◆ **WORK TO BE COMPLETED**
What is the number of lines in the data that include the string "골드스타호"? Give it by itself.

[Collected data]
▶
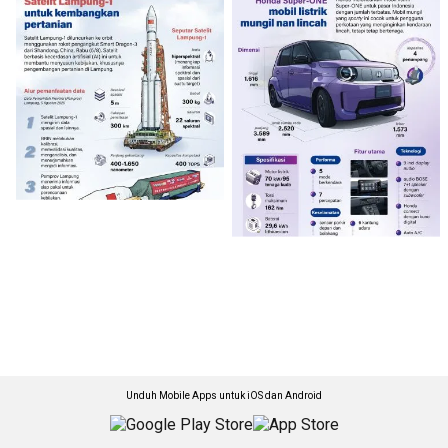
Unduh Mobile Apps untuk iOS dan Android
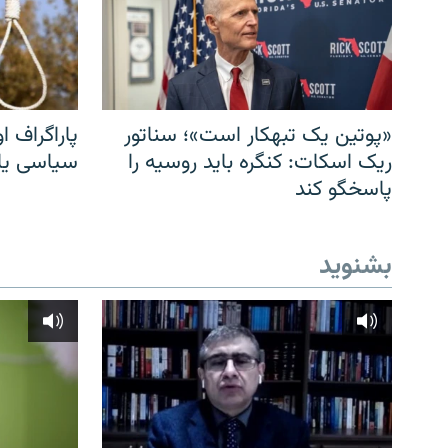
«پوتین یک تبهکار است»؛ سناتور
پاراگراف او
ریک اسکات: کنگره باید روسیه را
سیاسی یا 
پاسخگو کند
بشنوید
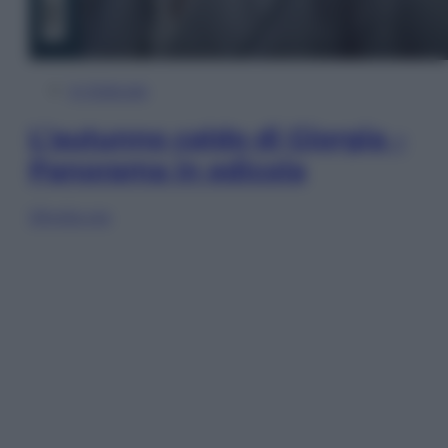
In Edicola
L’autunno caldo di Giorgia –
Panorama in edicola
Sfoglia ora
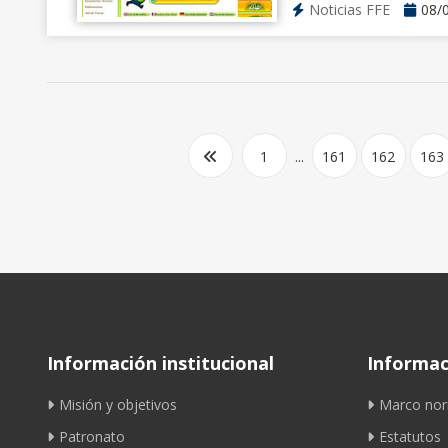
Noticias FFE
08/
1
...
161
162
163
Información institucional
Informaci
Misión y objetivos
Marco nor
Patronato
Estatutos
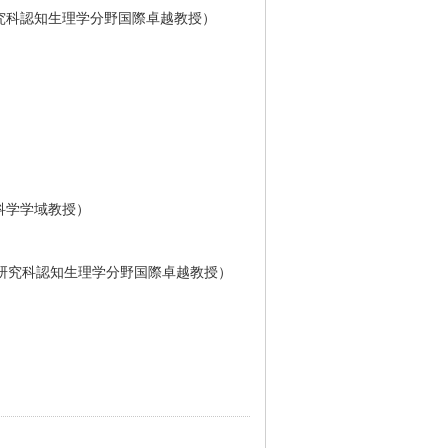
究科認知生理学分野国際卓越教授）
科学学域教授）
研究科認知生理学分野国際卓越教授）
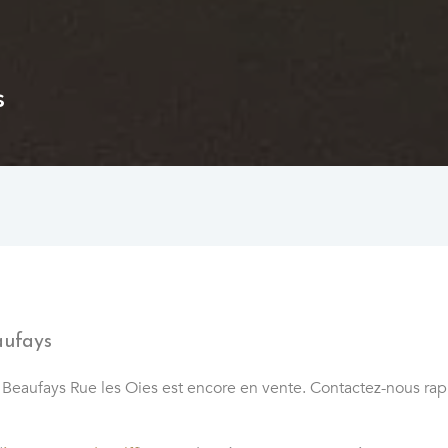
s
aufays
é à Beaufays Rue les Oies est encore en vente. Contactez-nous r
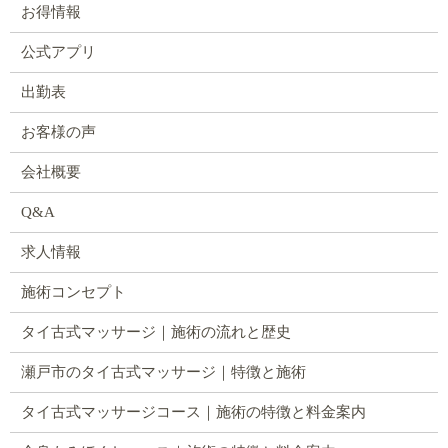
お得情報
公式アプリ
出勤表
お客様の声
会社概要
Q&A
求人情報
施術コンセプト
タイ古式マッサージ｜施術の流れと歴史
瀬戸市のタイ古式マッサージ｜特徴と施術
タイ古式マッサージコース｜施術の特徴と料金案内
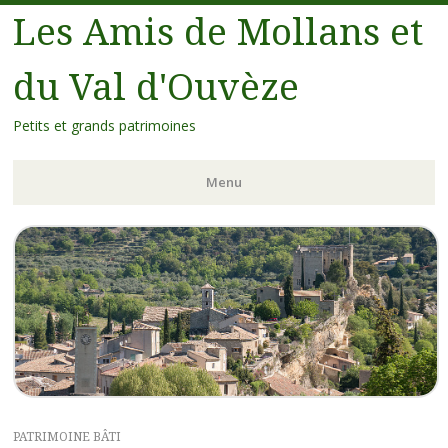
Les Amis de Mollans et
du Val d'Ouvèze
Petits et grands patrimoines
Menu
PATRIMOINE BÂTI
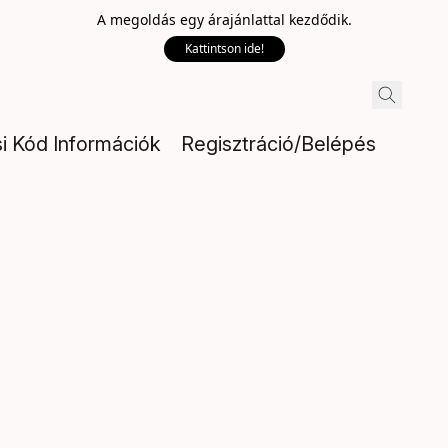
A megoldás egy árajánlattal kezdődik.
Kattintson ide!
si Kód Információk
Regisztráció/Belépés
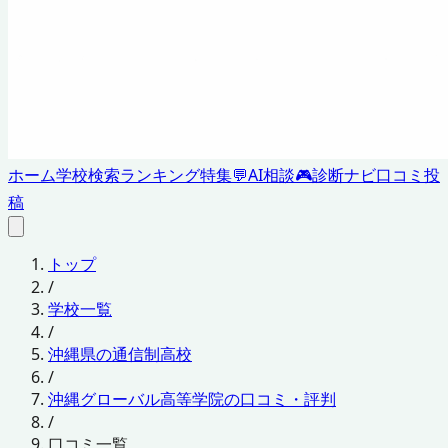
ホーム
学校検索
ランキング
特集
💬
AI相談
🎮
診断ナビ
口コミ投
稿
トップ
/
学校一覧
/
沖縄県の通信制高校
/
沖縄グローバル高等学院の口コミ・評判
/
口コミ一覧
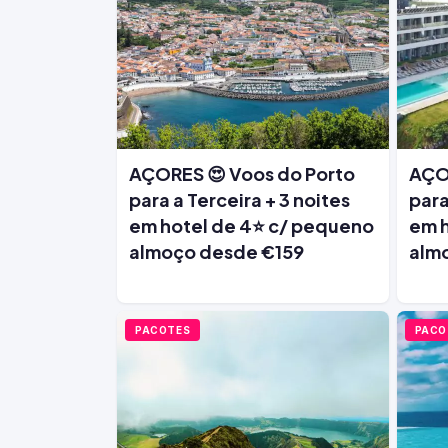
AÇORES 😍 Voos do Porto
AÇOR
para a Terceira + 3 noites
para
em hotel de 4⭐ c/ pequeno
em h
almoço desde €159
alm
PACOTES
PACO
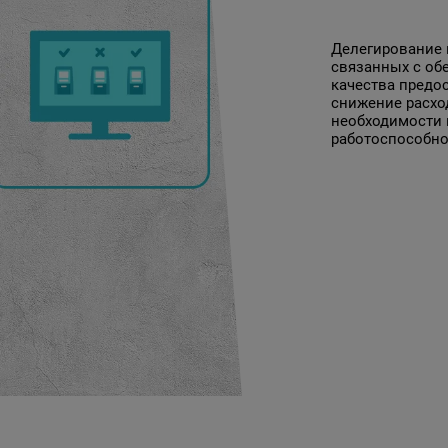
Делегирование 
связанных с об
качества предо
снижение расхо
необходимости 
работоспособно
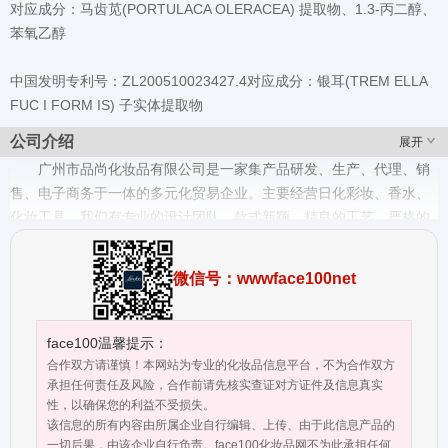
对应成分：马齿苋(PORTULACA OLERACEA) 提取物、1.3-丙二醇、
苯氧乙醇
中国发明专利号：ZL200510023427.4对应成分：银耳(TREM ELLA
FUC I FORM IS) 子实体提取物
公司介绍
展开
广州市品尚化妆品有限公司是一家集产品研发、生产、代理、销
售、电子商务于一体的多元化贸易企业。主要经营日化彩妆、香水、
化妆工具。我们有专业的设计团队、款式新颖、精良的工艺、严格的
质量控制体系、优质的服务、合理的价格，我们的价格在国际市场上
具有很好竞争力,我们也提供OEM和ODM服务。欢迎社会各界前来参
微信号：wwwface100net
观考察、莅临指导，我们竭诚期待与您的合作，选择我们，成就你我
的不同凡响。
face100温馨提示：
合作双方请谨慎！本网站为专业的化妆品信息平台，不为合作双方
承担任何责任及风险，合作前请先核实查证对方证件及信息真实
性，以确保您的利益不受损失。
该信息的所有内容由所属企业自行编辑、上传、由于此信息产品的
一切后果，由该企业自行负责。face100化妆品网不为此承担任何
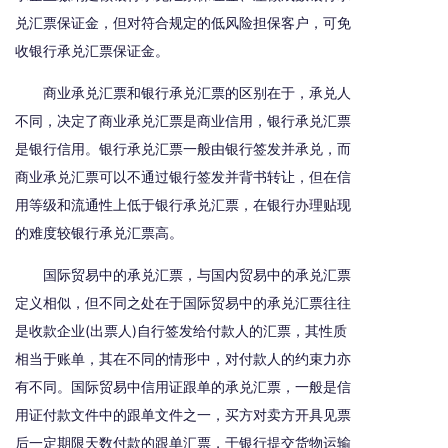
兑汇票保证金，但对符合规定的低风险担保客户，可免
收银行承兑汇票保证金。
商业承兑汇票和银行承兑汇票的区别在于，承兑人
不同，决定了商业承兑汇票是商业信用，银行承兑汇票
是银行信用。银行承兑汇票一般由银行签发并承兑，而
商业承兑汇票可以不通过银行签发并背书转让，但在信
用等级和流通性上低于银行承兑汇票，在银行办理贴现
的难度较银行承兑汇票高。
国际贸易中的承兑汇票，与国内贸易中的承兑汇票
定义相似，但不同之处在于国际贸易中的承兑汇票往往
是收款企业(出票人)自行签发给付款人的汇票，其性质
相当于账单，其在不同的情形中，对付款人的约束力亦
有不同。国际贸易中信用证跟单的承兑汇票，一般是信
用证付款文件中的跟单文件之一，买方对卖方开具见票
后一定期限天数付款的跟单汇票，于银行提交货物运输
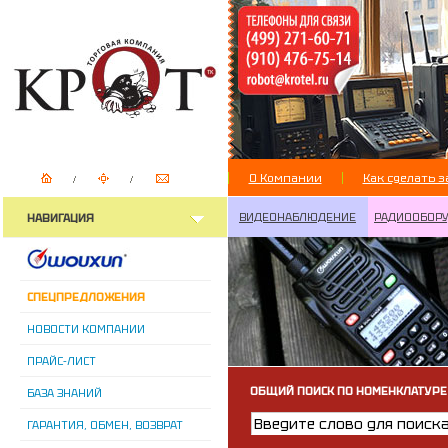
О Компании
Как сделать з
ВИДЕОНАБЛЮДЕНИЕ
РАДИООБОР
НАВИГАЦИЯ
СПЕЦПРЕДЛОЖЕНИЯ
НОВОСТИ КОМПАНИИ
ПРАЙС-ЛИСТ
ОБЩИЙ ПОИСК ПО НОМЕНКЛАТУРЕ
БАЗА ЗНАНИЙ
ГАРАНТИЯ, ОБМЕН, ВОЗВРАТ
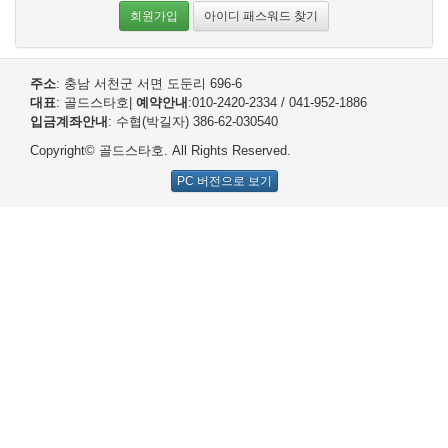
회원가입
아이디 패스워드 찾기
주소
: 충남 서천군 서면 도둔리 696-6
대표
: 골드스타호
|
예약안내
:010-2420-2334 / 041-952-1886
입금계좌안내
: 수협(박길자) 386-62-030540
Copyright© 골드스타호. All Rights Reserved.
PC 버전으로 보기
◀
◆ **RESULT BELOW**
2